Throughout the listing below, copy each line containing "using".

#### [DATASET CONTENT]
____
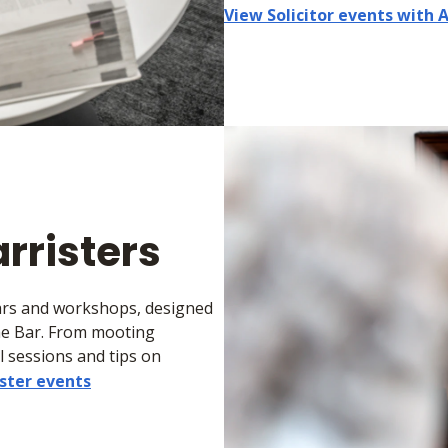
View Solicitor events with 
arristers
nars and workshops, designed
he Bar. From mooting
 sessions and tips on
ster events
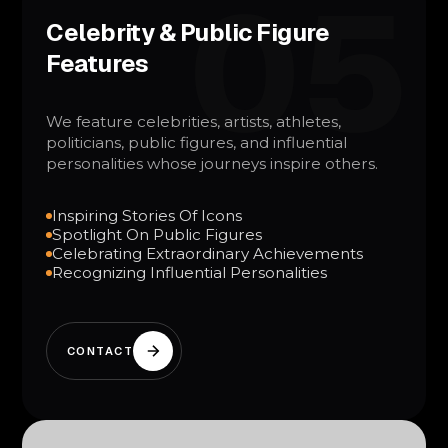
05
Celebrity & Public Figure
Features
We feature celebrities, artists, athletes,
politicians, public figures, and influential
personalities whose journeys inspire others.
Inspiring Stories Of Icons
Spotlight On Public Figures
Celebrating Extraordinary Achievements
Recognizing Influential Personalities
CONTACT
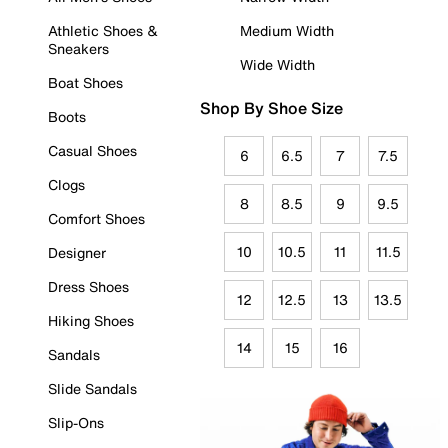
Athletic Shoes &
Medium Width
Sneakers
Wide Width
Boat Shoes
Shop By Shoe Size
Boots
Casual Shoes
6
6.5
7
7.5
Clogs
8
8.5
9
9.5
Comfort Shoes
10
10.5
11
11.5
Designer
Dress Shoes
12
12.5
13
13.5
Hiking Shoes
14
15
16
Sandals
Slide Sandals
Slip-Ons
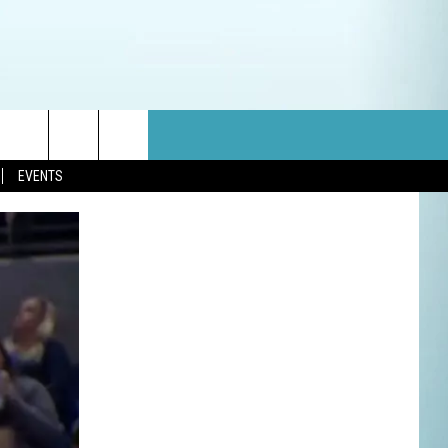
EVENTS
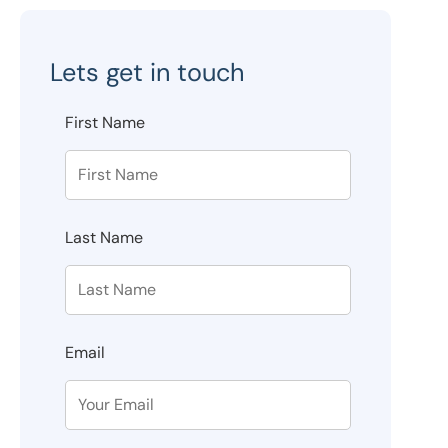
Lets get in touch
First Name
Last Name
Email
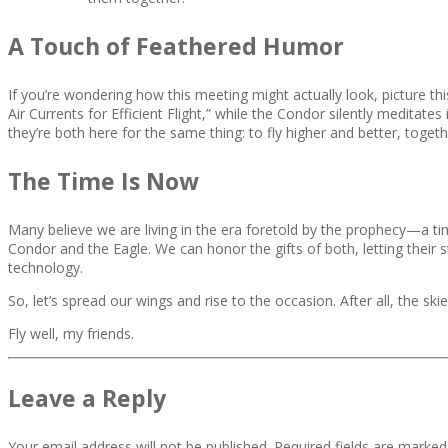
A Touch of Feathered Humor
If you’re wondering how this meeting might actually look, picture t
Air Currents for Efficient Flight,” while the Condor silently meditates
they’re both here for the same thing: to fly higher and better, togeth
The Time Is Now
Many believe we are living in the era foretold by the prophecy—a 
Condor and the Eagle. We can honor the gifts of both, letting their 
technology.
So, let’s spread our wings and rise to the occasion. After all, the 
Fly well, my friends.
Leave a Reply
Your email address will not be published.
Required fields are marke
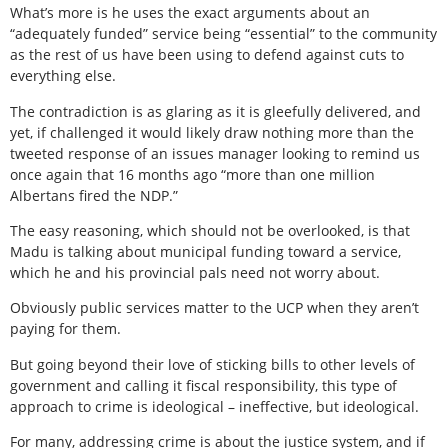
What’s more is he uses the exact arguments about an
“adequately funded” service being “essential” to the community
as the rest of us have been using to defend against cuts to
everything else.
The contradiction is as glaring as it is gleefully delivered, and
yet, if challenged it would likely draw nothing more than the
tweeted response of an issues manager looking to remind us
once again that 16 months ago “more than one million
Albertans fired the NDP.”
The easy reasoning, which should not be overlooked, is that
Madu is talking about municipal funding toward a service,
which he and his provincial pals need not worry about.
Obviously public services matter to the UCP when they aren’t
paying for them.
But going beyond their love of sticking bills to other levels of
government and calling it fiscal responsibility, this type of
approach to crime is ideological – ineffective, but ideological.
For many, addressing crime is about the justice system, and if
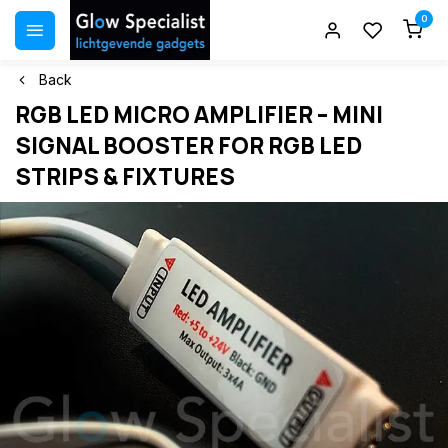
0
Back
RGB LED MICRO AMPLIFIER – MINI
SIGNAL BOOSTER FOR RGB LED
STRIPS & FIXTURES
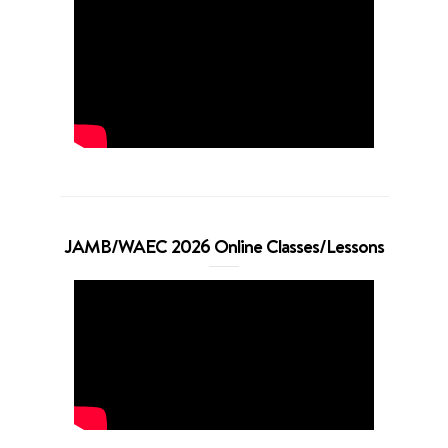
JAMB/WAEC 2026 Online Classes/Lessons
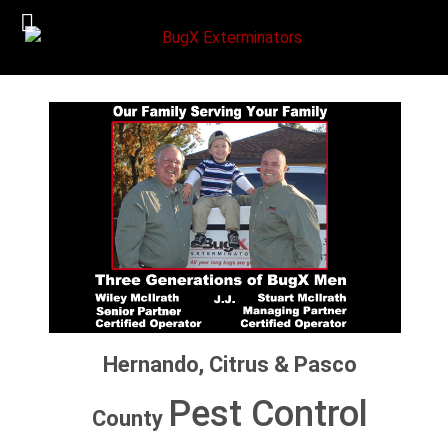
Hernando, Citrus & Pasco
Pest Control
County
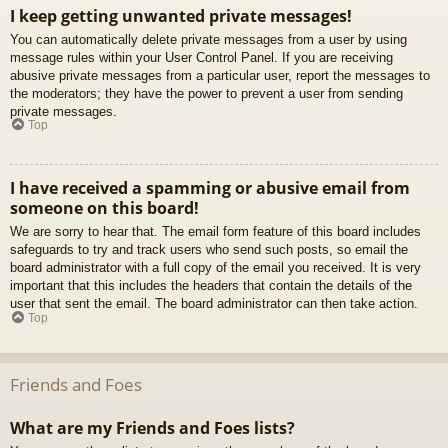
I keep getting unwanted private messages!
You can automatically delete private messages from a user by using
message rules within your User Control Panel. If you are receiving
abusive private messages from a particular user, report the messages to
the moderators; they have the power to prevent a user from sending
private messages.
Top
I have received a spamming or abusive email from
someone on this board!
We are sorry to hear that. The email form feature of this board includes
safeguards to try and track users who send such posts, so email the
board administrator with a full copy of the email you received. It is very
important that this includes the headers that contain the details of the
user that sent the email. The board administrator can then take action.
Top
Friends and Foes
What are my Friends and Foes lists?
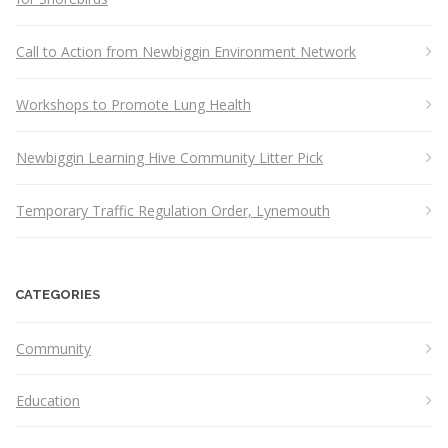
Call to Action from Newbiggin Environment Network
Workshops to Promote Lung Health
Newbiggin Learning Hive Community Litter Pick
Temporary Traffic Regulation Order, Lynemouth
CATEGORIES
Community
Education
____
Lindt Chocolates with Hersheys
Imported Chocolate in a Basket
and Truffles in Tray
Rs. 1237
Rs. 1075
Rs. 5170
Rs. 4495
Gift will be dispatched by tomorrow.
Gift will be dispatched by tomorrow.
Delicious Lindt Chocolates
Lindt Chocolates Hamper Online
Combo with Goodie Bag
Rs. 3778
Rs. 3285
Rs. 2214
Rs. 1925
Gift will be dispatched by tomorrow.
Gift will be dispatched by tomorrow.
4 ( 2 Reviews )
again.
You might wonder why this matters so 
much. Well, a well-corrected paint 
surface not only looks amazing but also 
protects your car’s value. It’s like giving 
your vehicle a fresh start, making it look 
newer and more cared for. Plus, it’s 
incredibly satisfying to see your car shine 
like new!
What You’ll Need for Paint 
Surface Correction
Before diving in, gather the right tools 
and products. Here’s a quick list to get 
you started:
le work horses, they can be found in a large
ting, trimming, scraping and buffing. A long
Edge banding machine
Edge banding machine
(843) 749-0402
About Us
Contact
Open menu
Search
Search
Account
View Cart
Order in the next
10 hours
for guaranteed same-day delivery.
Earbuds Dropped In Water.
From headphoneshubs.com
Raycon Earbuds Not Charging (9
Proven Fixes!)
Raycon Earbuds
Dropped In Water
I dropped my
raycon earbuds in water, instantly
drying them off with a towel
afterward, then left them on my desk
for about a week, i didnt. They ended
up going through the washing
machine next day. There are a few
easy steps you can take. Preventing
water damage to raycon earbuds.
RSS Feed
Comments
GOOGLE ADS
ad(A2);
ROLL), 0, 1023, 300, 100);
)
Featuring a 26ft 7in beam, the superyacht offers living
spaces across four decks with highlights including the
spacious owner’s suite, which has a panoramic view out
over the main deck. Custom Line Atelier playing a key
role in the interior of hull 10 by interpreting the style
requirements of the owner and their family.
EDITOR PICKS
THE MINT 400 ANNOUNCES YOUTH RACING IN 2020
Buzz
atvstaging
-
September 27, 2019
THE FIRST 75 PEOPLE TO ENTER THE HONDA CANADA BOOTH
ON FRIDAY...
____
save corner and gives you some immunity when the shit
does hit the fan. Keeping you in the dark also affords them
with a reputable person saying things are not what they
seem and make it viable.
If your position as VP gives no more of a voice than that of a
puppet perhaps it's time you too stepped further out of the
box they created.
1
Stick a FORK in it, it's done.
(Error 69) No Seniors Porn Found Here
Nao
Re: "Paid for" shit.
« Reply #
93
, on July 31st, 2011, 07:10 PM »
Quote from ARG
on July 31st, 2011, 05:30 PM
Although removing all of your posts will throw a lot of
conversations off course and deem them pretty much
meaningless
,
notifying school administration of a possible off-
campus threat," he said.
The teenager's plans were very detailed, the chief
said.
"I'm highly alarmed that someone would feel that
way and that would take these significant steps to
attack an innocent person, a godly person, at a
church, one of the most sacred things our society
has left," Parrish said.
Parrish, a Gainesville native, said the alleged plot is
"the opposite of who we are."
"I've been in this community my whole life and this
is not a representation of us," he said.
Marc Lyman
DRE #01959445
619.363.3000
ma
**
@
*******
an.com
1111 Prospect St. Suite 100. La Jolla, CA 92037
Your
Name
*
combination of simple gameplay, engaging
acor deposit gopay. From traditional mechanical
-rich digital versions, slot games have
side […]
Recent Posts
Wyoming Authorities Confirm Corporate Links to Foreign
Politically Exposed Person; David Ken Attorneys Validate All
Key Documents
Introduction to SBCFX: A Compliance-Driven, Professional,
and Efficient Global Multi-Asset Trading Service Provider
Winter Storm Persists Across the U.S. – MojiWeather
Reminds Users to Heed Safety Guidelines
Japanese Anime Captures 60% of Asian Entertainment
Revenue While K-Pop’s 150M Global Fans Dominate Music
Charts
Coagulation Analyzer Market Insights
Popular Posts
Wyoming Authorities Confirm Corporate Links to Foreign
____
#### [TASK SOLUTION]
as the rest of us have been using to defend against cuts to
You can automatically delete private messages from a user by using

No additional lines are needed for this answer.